The case centers around whether the Unemployment Compensation Review Board was justified in refusing to allow Don Bailey, a Harrisburg-area lawyer whose license to practice was suspended for five years in 2013, and Andrew Ostrowski, another suspended attorney, to represent Gary Powell in a 2013 appeal of a denial of unemployment compensation.
In November, a Commonwealth Court ruling remanded the case back to the board, saying that someone doesn’t have to be a lawyer in order to be a representative at such a hearing.
Zachary Zawarski, an attorney who handles unemployment appeals, said that in Pennsylvania, hearings before a UCRB referee are administrative hearings and don’t require a law license in order to represent a claimant.

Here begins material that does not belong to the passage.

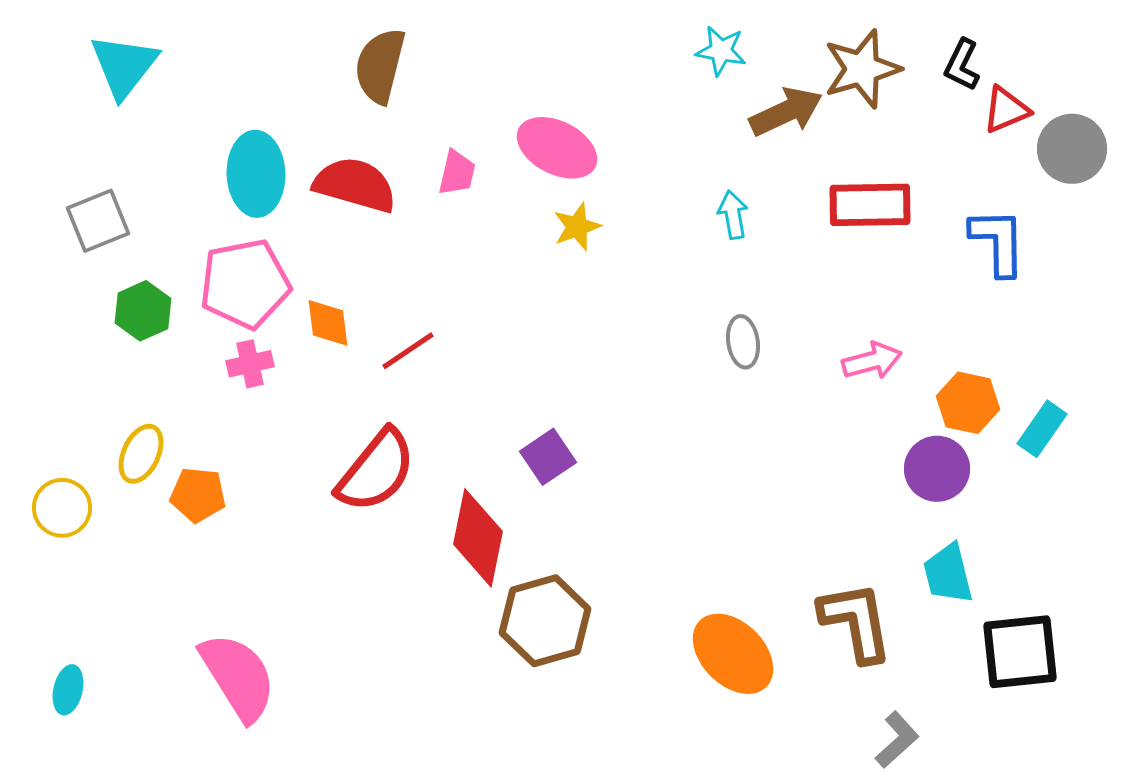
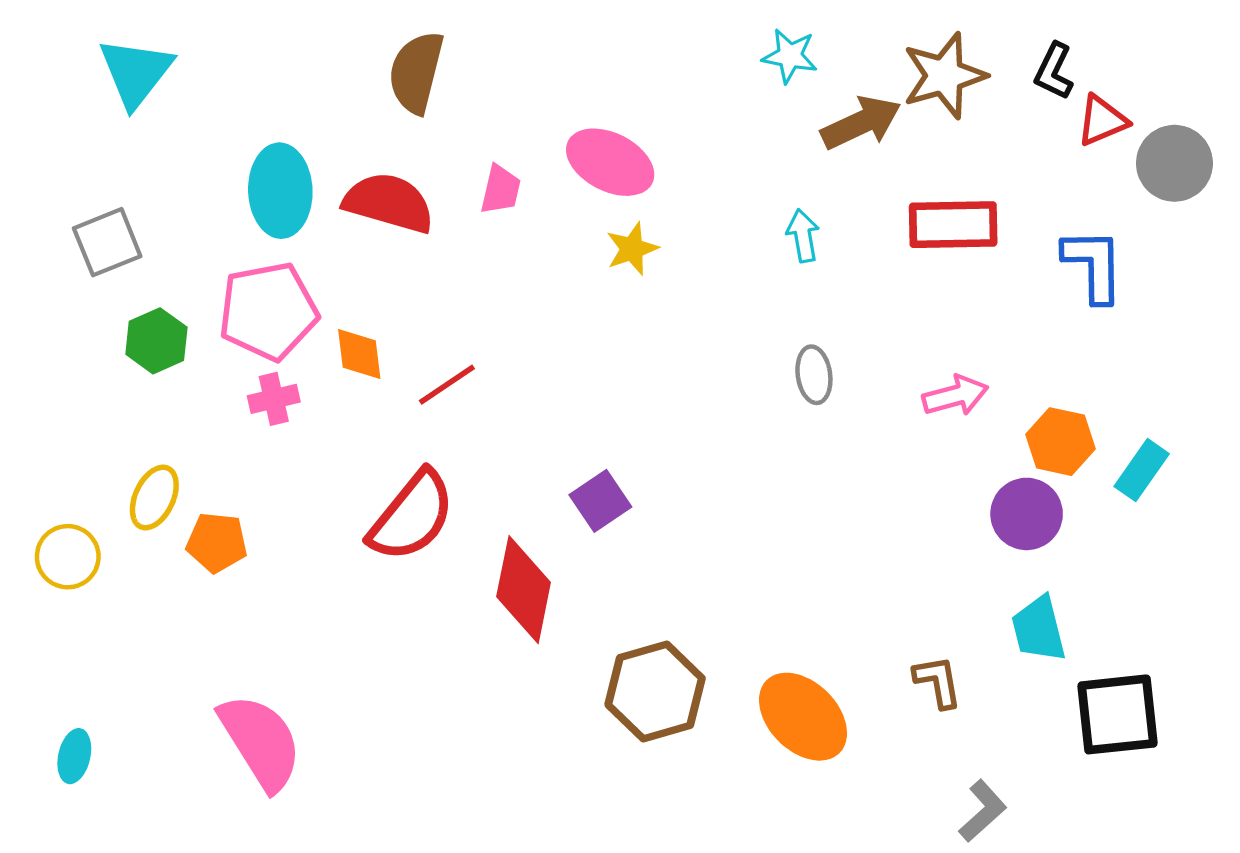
brown hexagon: (545, 621) -> (655, 691), moved
brown L-shape: (856, 622) -> (938, 682), size x0.6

“In unemployment cases, claimants are allowed to have a non-legal adviser represent them,” he told the Pennsylvania Record. “It's not a requirement that the person representing the claimant be a licensed attorney.”
In a May filing, the UCRB argues that while that is the case, because attorneys are only suspended for cause, the commonwealth has a special interest in protecting the public from them, and that they should be barred from representing claimants. Powell has a deadline of June 27 to file a response, and a hearing date has not yet been set.
In cases in which someone is seeking unemployment compensation, the process starts with an application, and then the claimant receives a letter accepting or denying the claim, Zawarski said.
“I represent a lot of individuals at the referee hearing level,” he said.
“When a client sees me, they've typically received a denial of their unemployment claim in the mail, and they're informed they have 15 days to file an appeal. If I feel that there's a valid case and that they should be entitled to unemployment benefits, we submit the appeal, and the case will be scheduled three or four weeks later, where the claimant will be able to present their case as to why they should be entitled to unemployment benefits.”
Zawarski, who was not involved in the Powell case, said the referee hearings aren’t held in an actual courtroom, but that they resemble a court hearing in many ways.
“They generally follow the typical courtroom procedure, where the party with the burden of proof would testify first,” he said.
“After they testify, the other party would have the ability to ask them questions on cross-examination. Once they rest their case, the other party would provide their direct testimony in the matter, and once they're finished with that, the first party has the opportunity to cross examine them.
"Referees often allow the legal representative or the representative from the employer make a closing statement at the end of the hearing. Hearings also follow the rules of evidence, so a party has the opportunity to make objections to certain things, for example, hearsay.”